Monday, November 23, 2009

To my homies at the LHC

The first day of snowboarding season was just a couple of days ago. We had a great time, remembered how to actually do it. I even managed to successfully catch some air off of a couple of kickers without killing myself. I would say that it was a successful first day.

One of the things that I remembered is that, when snowboarding, to speed up you have to do less. In other words, if you want to go faster, you have to relax your body more, and just let the board do what the board does. In other words, a snowboarder's natural state (rest state) is constant acceleration.

My question is, does that make snowboarders really, really big tachyons?

Saturday, November 14, 2009

All dogs go to Propits

I love my dog. He's the first dog that I've had that is just an unabashed dog. A lot of pets that I've known have basically been human minds, trapped in four-legged bodies, but not Max. Max is just a big, fluffy, slobbery dumb dog. And I love him for it.
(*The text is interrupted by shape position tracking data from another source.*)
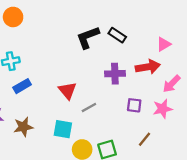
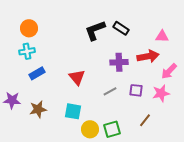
orange circle: (13, 17) -> (29, 28), moved
pink triangle: (164, 44) -> (162, 36), turned 32
gray line: (89, 108) -> (110, 91), moved

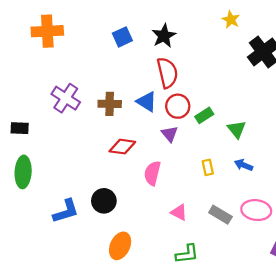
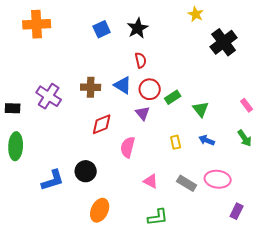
red semicircle: (167, 73) -> (141, 60), size x0.6
purple cross: (66, 98) -> (49, 96), moved
red diamond: (122, 147) -> (102, 124), turned -30

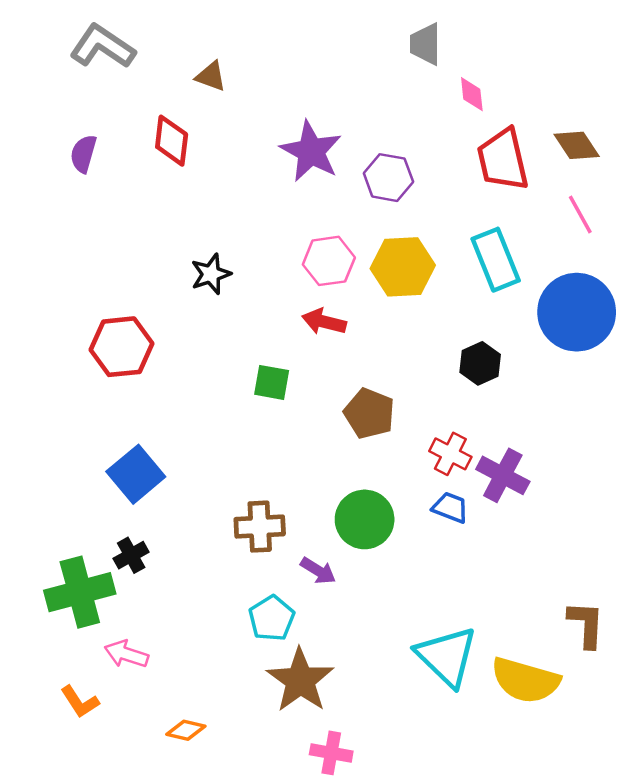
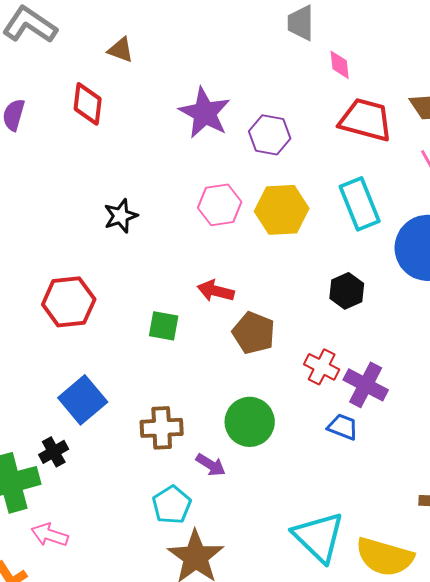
red trapezoid: (503, 160) -> (366, 120), turned 118
red arrow: (324, 322) -> (216, 291), moved
red hexagon: (122, 347) -> (69, 302), moved
green square: (272, 382) -> (164, 326), moved
blue square: (136, 474) -> (83, 400), moved
blue trapezoid: (450, 508) -> (343, 427), moved

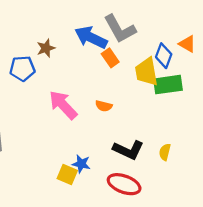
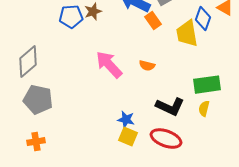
blue pentagon: (22, 69) -> (71, 17), moved
green rectangle: (168, 85) -> (207, 85), moved
yellow square: (67, 175) -> (128, 137), moved

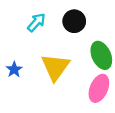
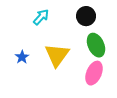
black circle: (74, 21) -> (86, 16), moved

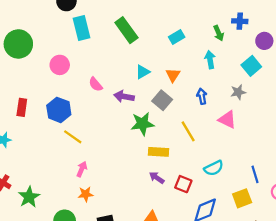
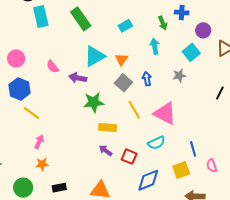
pink circle: (60, 65) -> (16, 59), moved
cyan triangle: (143, 72) -> (95, 56), size x1.6
gray square: (162, 100) -> (123, 83), moved
pink triangle: (227, 119) -> (165, 113), moved, size x1.4

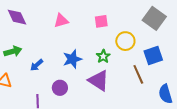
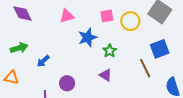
yellow circle: (125, 41) -> (130, 21), moved
blue star: (72, 59) -> (88, 38), moved
purple triangle: (99, 81) -> (106, 75), size x0.6

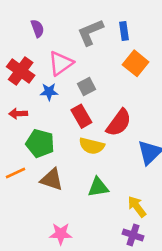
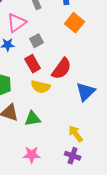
green triangle: (98, 187) -> (33, 119), moved
pink star: (61, 234) -> (32, 155), moved

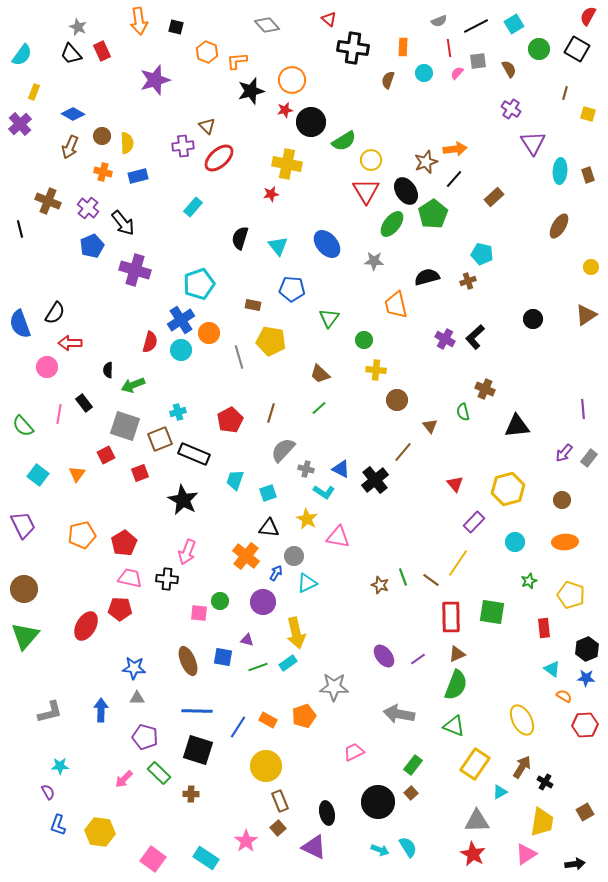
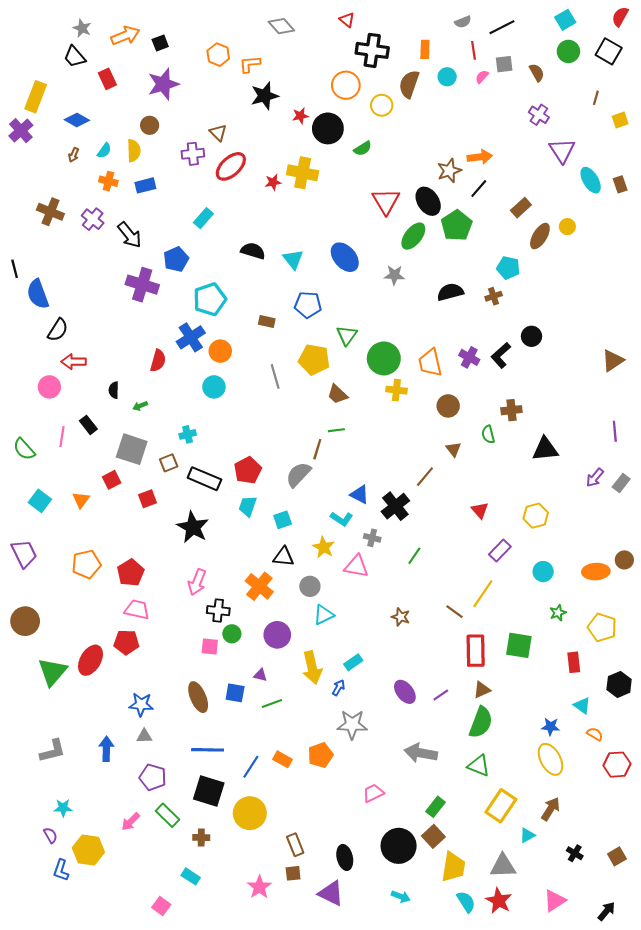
orange arrow: (139, 21) -> (125, 36), moved, turned -104
cyan square: (514, 24) -> (565, 20), moved
black square: (176, 27) -> (160, 43), moved, turned -35
red rectangle: (102, 51) -> (107, 79), moved
cyan semicircle: (22, 55) -> (104, 151), moved, size x0.7
orange circle: (292, 80) -> (346, 85), moved
brown semicircle: (388, 80) -> (409, 84), size x1.5
yellow rectangle: (34, 92) -> (36, 97), size x1.8
yellow square: (588, 114) -> (620, 120), turned -35
brown circle: (102, 136) -> (150, 125), moved
green semicircle: (344, 141) -> (363, 148), size x0.7
brown arrow: (70, 147) -> (74, 155), size x0.6
yellow circle: (371, 160) -> (382, 105), moved
cyan ellipse: (560, 171) -> (591, 180), turned -35
red star: (271, 194) -> (273, 182), moved
brown ellipse: (559, 226) -> (540, 236), moved
black line: (20, 229) -> (15, 269), moved
black semicircle: (240, 238) -> (253, 251), turned 90
blue pentagon: (92, 246) -> (176, 259), moved
yellow circle: (591, 267) -> (567, 227), moved
orange trapezoid: (396, 305) -> (430, 363), moved
brown triangle: (586, 315) -> (613, 361), moved
black circle: (533, 319) -> (532, 336), moved
blue semicircle: (20, 324) -> (38, 294), moved
green circle: (364, 340) -> (384, 358), size x1.8
yellow pentagon: (271, 341) -> (314, 360), moved
cyan circle: (181, 350) -> (214, 387), moved
gray line: (239, 357) -> (275, 376), moved
green arrow: (133, 385) -> (140, 406), size x0.6
brown cross: (485, 389) -> (511, 410), turned -30
brown circle: (397, 400) -> (448, 406), moved
green line: (319, 408) -> (336, 430), turned 35
brown line: (271, 413) -> (317, 449), moved
red pentagon: (230, 420) -> (248, 470), moved
brown square: (160, 439) -> (169, 463), size x0.7
gray cross: (306, 469) -> (372, 538), moved
yellow hexagon: (508, 489) -> (536, 516), size x0.7
brown circle: (562, 500) -> (624, 560), moved
blue arrow: (276, 573) -> (338, 688), moved
green line: (403, 577) -> (414, 556), moved, turned 54
black cross: (167, 579) -> (218, 611), moved
green triangle: (25, 636) -> (53, 672), moved
cyan rectangle: (288, 663) -> (353, 662), moved
blue star: (586, 678) -> (550, 727), moved
yellow circle: (266, 766) -> (250, 813), moved
black cross: (545, 782) -> (575, 853), moved
brown square: (411, 793) -> (433, 836), size x1.5
yellow trapezoid: (542, 822) -> (453, 867), moved
brown square: (278, 828) -> (293, 873), turned 35
yellow hexagon: (100, 832) -> (88, 850), moved
cyan semicircle: (408, 847) -> (466, 902), moved
cyan rectangle: (206, 858) -> (191, 876), moved, size x0.7
pink square: (153, 859) -> (161, 906), size x0.7
black arrow: (575, 864) -> (606, 911), turned -42

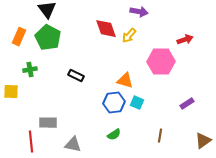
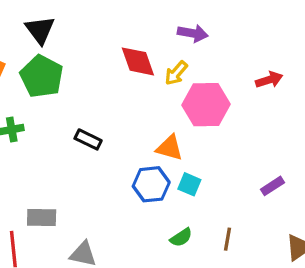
pink hexagon: (161, 62) -> (206, 105), moved
green semicircle: (114, 135) -> (181, 237), moved

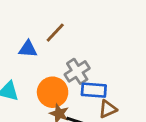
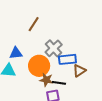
blue triangle: (28, 49) -> (16, 53), moved

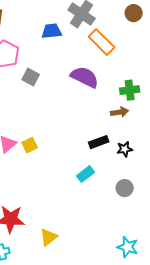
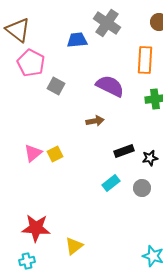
orange rectangle: (102, 42) -> (145, 60), moved, turned 48
brown arrow: (120, 112) -> (95, 121), moved
gray circle: (125, 188) -> (142, 188), moved

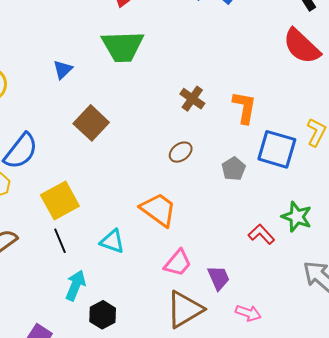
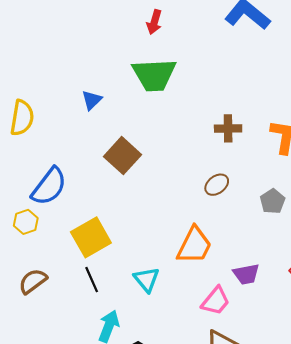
brown cross: (192, 99) -> (228, 128), turned -35
orange trapezoid: (158, 210) -> (194, 245), turned 81
cyan triangle: (112, 241) -> (147, 279), turned 32
purple trapezoid: (219, 278) -> (246, 274), moved, turned 104

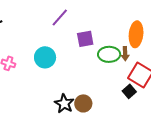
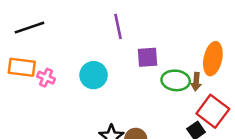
purple line: (60, 18) -> (118, 26), turned -60

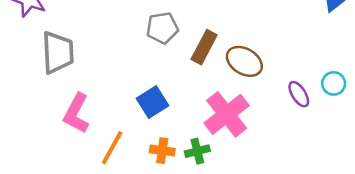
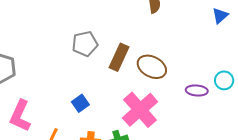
purple ellipse: (299, 94) -> (197, 90), turned -50
blue square: (153, 102) -> (80, 103), size x0.7

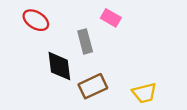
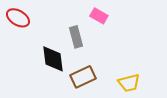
red ellipse: (36, 20) -> (18, 18), moved

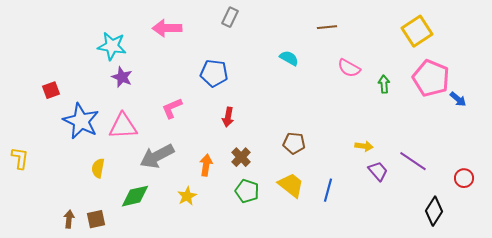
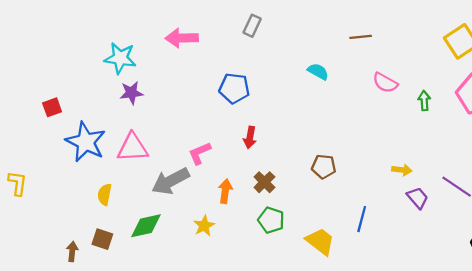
purple star: (122, 77) -> (131, 93), turned -30
pink L-shape: (172, 108) -> (200, 153), moved
yellow trapezoid: (291, 185) -> (320, 241), moved
brown square: (96, 219) -> (102, 239), moved, turned 30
The great thing about Max is that he has two modes: asleep and happy. Everything makes him happy, and he loves to show it. He finds his favorite tennis ball and just freaks out. When you come home, he's all tail-wags and licks. He's just always happy, and never afraid to show it. He gets real, authentic pleasure from just acknowledging that something makes him happy, and I think that, on the whole, it makes his life better.

We want everyone's lives to be more like Max's (maybe without eating kibble every day). Happy for being happy. Glad to acknowledge that their life was made better by something that they ran into online. Wouldn't it be cool to go through your life excited to see everything? Excited to let them know? I think it would. That's why we built Propits.

Monday, November 9, 2009

Our very first DDOS

It's official. We've made it! We had our very first script-kiddy searching for exploits followed by a distributed denial of service! Go us!

Nothing is damaged. The would-be attackers are a bunch of ninnies. No data is compromised, etc. About the only thing that it means is that the site is down for a bit while our provider sorts it out.

To re-iterate, there are two pieces of good news. 1) We are big enough for jealous minds to want to put us down, and 2) They are just as incompetent as they are jealous.

Update: We are back online.

Counting down the minutes

There's a funny thing that happens in modern business. People show up for work at earlier and earlier hours every year. They stay later and later. And larger and larger portions of time spent at work is time spent staring at the clock, counting down until they can finally leave.

Of course, sitting around not doing work, waiting for you chance to go home, decreases productivity. So what do the companies do? Require people to stay even longer, or work from home in their off-hours (and if you work for salary, you don't get extra pay for that).

What. The. Hell.

How did it come to this? We all realize that the boss is one dude, right? I mean, he can't take all of us! Okay, so that's a bit extremist, but the idea still applies. If you put in your 8 hours and go home, why should you be afraid of losing your job? If things get so bad that you want to scream, and so instead of screaming you pick up and take the afternoon for yourself, why is that such a bad thing? Would your boss really prefer that you sit and boil and stew in your anger until you blow up at someone, or give yourself cancer?

The other day my boss said he wanted me to start checking my email from home in the evening so that I can be available to fix a problem if it comes up. I said no. My argument is that if there is a problem at 3 in the morning, no-one will care about it anyway, and anyone who does I don't want to do business with. My home life is separate from my work life, and I intend to keep it that way.

He tried to be all boss-like (talking about towing the company line, blah blah). I was resolute.

Want to know how many people died? None. How many servers burst into flames at the mere insinuation of having personal time? Zero. How many co-workers were effected? Zilch. How much money the company lost? Not a cent.

What are we working for? Are we working to fill every moment we aren't asleep? "But you have weekends off". Not if I start letting my employer dictate my off time to me, I don't. Not for long, anyway. Besides, if the only time I have is the weekends, that leaves 48 hours, minus sleep, to get every single chore done that I have around the house. 48 hours, minus sleep, to spend time with my loved-ones. 48 hours, minus sleep, out of 168.

What are you working for? Is what you're getting payed worth 72% of your adult life?

What is worth that much time? What could you spend every waking moment doing, and be happy as a clam? Why not do that? Why not be supported, and support others in the process,
for doing the only thing that makes any damned sense.

Propits. Live your life. Not your boss'.